> [Work order]: When a picture appears among the records, leave it out, and copy all else exactly.

> [Records for this task]:
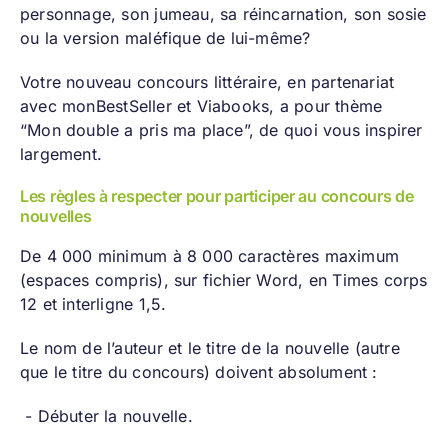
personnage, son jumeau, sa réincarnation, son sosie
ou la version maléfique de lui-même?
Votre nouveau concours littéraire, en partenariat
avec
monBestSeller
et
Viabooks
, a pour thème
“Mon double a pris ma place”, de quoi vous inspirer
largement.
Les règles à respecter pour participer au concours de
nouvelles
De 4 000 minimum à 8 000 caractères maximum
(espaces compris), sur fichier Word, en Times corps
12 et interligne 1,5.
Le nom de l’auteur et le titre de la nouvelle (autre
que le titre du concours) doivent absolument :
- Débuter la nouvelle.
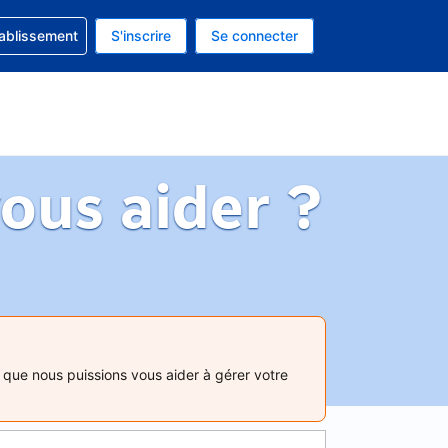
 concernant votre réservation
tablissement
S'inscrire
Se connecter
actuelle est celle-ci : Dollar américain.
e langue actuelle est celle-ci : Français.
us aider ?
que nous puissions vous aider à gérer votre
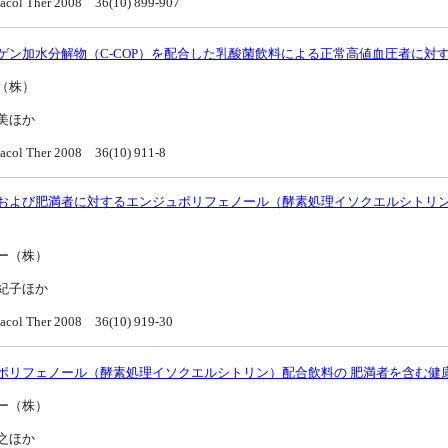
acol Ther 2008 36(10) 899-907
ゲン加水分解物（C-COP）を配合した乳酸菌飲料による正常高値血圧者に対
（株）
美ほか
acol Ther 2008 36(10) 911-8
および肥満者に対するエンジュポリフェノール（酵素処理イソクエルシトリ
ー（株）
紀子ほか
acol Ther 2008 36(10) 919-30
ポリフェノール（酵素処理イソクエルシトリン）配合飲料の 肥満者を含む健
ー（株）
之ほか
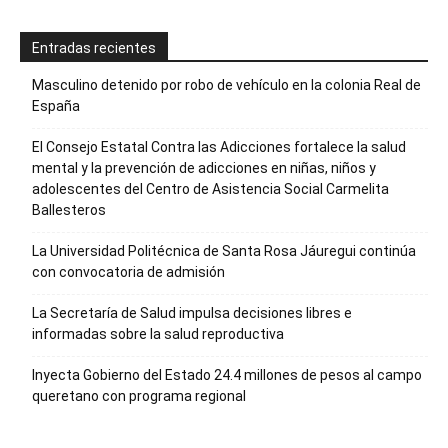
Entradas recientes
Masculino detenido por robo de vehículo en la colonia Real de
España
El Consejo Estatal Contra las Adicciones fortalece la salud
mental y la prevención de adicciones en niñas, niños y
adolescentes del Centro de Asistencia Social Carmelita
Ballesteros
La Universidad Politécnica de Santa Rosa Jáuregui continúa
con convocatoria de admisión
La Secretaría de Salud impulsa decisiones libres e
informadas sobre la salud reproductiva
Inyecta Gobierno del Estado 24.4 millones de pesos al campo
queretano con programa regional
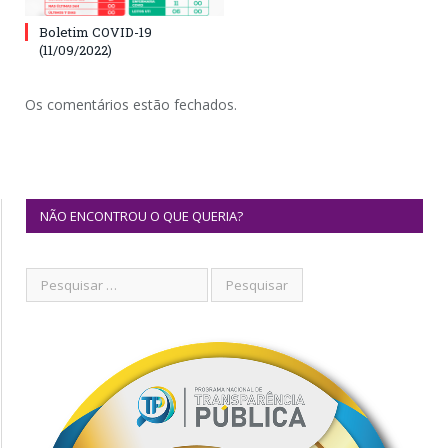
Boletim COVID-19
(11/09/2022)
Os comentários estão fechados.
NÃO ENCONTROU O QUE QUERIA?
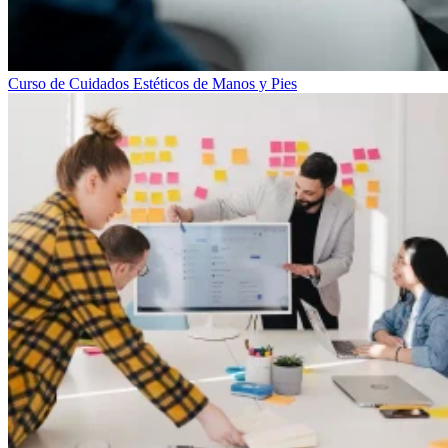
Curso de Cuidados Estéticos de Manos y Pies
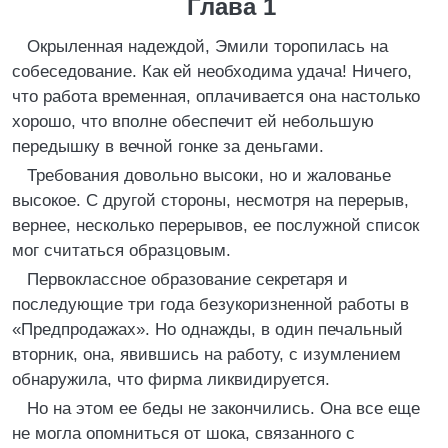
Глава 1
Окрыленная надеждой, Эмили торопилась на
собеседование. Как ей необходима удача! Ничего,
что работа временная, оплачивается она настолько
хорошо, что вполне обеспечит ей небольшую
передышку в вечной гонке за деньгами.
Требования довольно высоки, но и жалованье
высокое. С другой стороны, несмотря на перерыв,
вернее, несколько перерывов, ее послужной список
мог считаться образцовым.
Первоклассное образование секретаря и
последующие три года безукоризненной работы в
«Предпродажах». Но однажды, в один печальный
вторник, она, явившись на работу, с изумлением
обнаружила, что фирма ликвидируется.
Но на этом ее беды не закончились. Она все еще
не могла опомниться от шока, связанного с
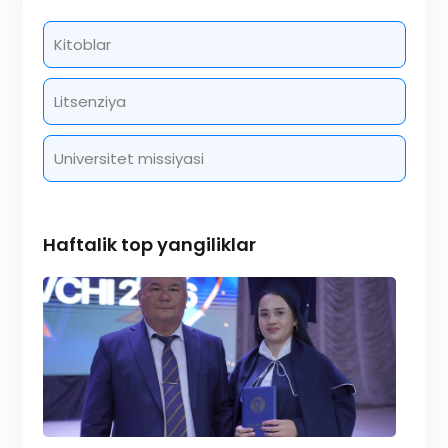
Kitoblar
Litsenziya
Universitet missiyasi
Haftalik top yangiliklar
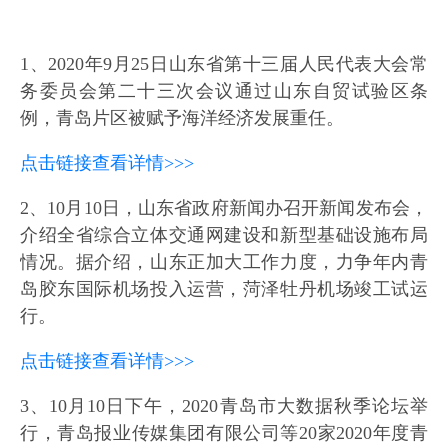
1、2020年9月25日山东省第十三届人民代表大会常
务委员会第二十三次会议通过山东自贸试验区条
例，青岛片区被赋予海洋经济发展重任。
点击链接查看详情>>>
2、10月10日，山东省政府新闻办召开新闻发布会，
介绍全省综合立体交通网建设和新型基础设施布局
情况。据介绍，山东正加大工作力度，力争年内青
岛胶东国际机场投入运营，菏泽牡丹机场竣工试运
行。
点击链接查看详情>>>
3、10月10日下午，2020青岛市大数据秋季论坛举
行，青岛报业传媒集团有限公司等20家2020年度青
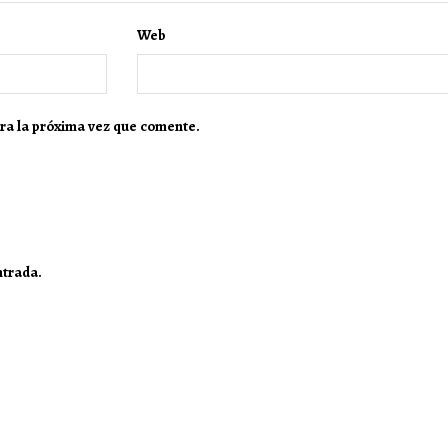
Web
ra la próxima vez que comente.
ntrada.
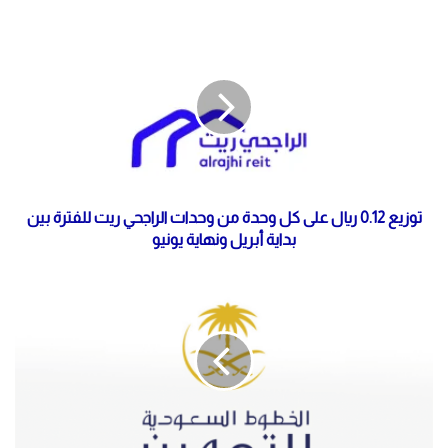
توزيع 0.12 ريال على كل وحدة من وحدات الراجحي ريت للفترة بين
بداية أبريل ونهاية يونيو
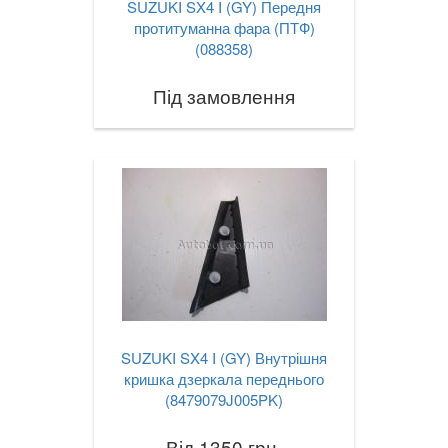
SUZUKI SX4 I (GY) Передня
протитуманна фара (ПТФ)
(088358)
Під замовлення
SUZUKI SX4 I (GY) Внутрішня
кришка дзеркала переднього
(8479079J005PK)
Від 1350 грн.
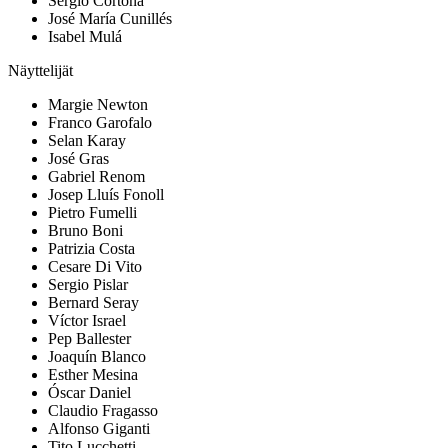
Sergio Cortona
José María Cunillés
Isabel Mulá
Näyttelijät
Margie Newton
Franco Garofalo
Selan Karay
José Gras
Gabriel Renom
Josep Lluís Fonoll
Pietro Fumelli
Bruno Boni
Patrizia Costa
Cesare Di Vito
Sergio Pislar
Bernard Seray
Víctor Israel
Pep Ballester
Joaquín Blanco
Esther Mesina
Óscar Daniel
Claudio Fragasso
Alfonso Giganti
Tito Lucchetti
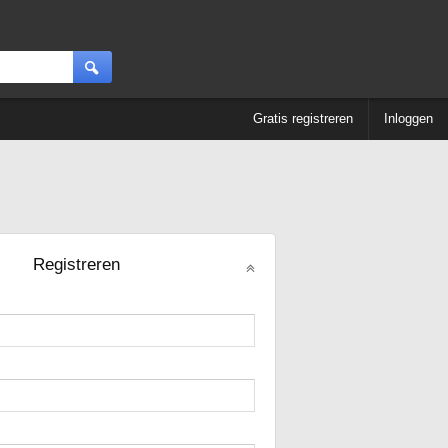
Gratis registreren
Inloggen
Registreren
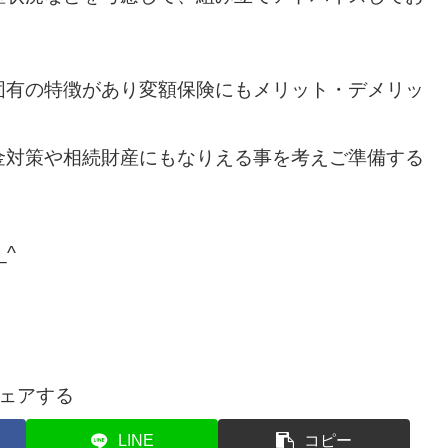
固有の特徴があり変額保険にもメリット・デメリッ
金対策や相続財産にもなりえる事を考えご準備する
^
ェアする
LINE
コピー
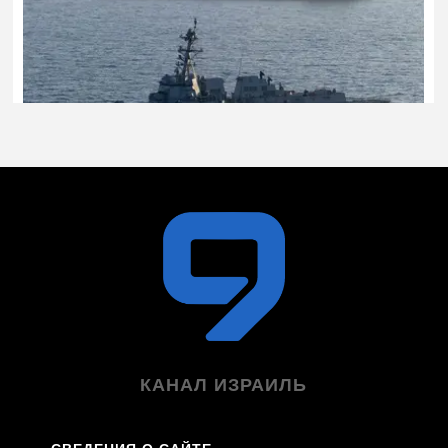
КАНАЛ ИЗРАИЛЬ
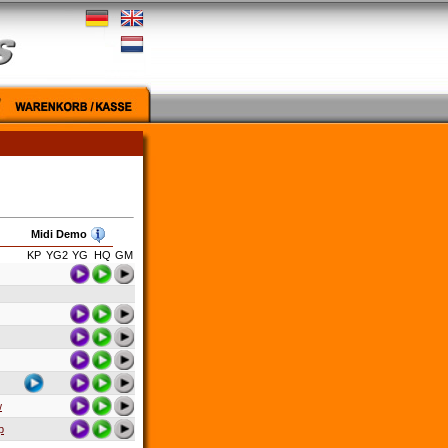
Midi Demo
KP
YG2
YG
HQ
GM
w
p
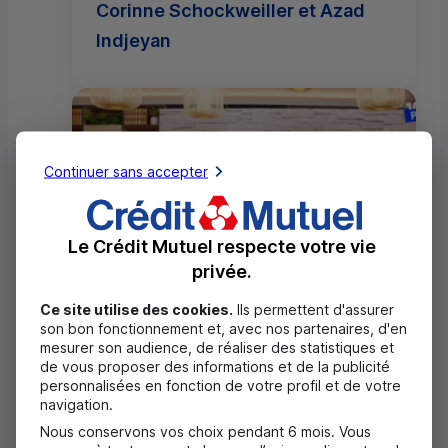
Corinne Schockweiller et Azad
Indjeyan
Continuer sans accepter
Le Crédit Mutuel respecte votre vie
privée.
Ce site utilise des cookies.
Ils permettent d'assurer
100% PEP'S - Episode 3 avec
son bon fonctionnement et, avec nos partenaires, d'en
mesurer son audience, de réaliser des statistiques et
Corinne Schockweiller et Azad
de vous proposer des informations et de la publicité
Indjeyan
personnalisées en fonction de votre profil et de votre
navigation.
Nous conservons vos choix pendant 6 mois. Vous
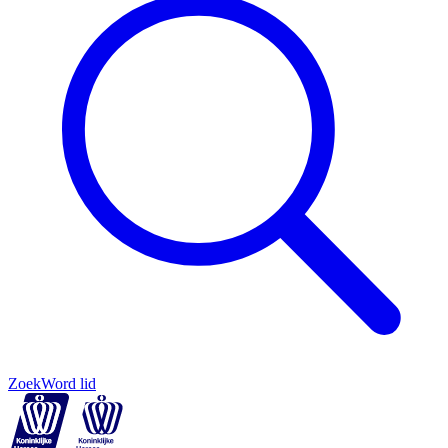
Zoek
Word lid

> [Solved exercise]:
personnage, son jumeau, sa réincarnation, son sosie
ou la version maléfique de lui-même?
Votre nouveau concours littéraire, en partenariat
avec
monBestSeller
et
Viabooks
, a pour thème
“Mon double a pris ma place”, de quoi vous inspirer
largement.
Les règles à respecter pour participer au concours de
nouvelles
De 4 000 minimum à 8 000 caractères maximum
(espaces compris), sur fichier Word, en Times corps
12 et interligne 1,5.
Le nom de l’auteur et le titre de la nouvelle (autre
que le titre du concours) doivent absolument :
- Débuter la nouvelle.
 concernant votre réservation
tablissement
S'inscrire
Se connecter
actuelle est celle-ci : Dollar américain.
e langue actuelle est celle-ci : Français.
us aider ?
que nous puissions vous aider à gérer votre
acol Ther 2008 36(10) 899-907
ゲン加水分解物（C-COP）を配合した乳酸菌飲料による正常高値血圧者に対
（株）
美ほか
acol Ther 2008 36(10) 911-8
および肥満者に対するエンジュポリフェノール（酵素処理イソクエルシトリ
ー（株）
紀子ほか
acol Ther 2008 36(10) 919-30
ポリフェノール（酵素処理イソクエルシトリン）配合飲料の 肥満者を含む健
ー（株）
之ほか
Entradas recientes
Masculino detenido por robo de vehículo en la colonia Real de
España
El Consejo Estatal Contra las Adicciones fortalece la salud
mental y la prevención de adicciones en niñas, niños y
adolescentes del Centro de Asistencia Social Carmelita
Ballesteros
La Universidad Politécnica de Santa Rosa Jáuregui continúa
con convocatoria de admisión
La Secretaría de Salud impulsa decisiones libres e
informadas sobre la salud reproductiva
Inyecta Gobierno del Estado 24.4 millones de pesos al campo
queretano con programa regional
Boletim COVID-19
(11/09/2022)
Os comentários estão fechados.
NÃO ENCONTROU O QUE QUERIA?
Curso de Cuidados Estéticos de Manos y Pies
Глава 1
Окрыленная надеждой, Эмили торопилась на
собеседование. Как ей необходима удача! Ничего,
что работа временная, оплачивается она настолько
хорошо, что вполне обеспечит ей небольшую
передышку в вечной гонке за деньгами.
Требования довольно высоки, но и жалованье
высокое. С другой стороны, несмотря на перерыв,
вернее, несколько перерывов, ее послужной список
мог считаться образцовым.
Первоклассное образование секретаря и
последующие три года безукоризненной работы в
«Предпродажах». Но однажды, в один печальный
вторник, она, явившись на работу, с изумлением
обнаружила, что фирма ликвидируется.
Но на этом ее беды не закончились. Она все еще
не могла опомниться от шока, связанного с
Kitoblar
Litsenziya
Universitet missiyasi
Haftalik top yangiliklar
1、2020年9月25日山东省第十三届人民代表大会常
务委员会第二十三次会议通过山东自贸试验区条
例，青岛片区被赋予海洋经济发展重任。
点击链接查看详情>>>
2、10月10日，山东省政府新闻办召开新闻发布会，
介绍全省综合立体交通网建设和新型基础设施布局
情况。据介绍，山东正加大工作力度，力争年内青
岛胶东国际机场投入运营，菏泽牡丹机场竣工试运
行。
点击链接查看详情>>>
3、10月10日下午，2020青岛市大数据秋季论坛举
行，青岛报业传媒集团有限公司等20家2020年度青
Web
ra la próxima vez que comente.
ntrada.
توزيع 0.12 ريال على كل وحدة من وحدات الراجحي ريت للفترة بين
بداية أبريل ونهاية يونيو
SUZUKI SX4 I (GY) Передня
протитуманна фара (ПТФ)
(088358)
Під замовлення
SUZUKI SX4 I (GY) Внутрішня
кришка дзеркала переднього
(8479079J005PK)
Від 1350 грн.
Sergio Cortona
José María Cunillés
Isabel Mulá
Näyttelijät
Margie Newton
Franco Garofalo
Selan Karay
José Gras
Gabriel Renom
Josep Lluís Fonoll
Pietro Fumelli
Bruno Boni
Patrizia Costa
Cesare Di Vito
Sergio Pislar
Bernard Seray
Víctor Israel
Pep Ballester
Joaquín Blanco
Esther Mesina
Óscar Daniel
Claudio Fragasso
Alfonso Giganti
Tito Lucchetti
Gratis registreren
Inloggen
Registreren
固有の特徴があり変額保険にもメリット・デメリッ
金対策や相続財産にもなりえる事を考えご準備する
^
ェアする
LINE
コピー
КАНАЛ ИЗРАИЛЬ
Midi Demo
KP
YG2
YG
HQ
GM
w
p
Corinne Schockweiller et Azad
Indjeyan
Continuer sans accepter
Le Crédit Mutuel respecte votre vie
privée.
Ce site utilise des cookies.
Ils permettent d'assurer
100% PEP'S - Episode 3 avec
son bon fonctionnement et, avec nos partenaires, d'en
mesurer son audience, de réaliser des statistiques et
Corinne Schockweiller et Azad
de vous proposer des informations et de la publicité
Indjeyan
personnalisées en fonction de votre profil et de votre
navigation.
Nous conservons vos choix pendant 6 mois. Vous
Zoek
Word lid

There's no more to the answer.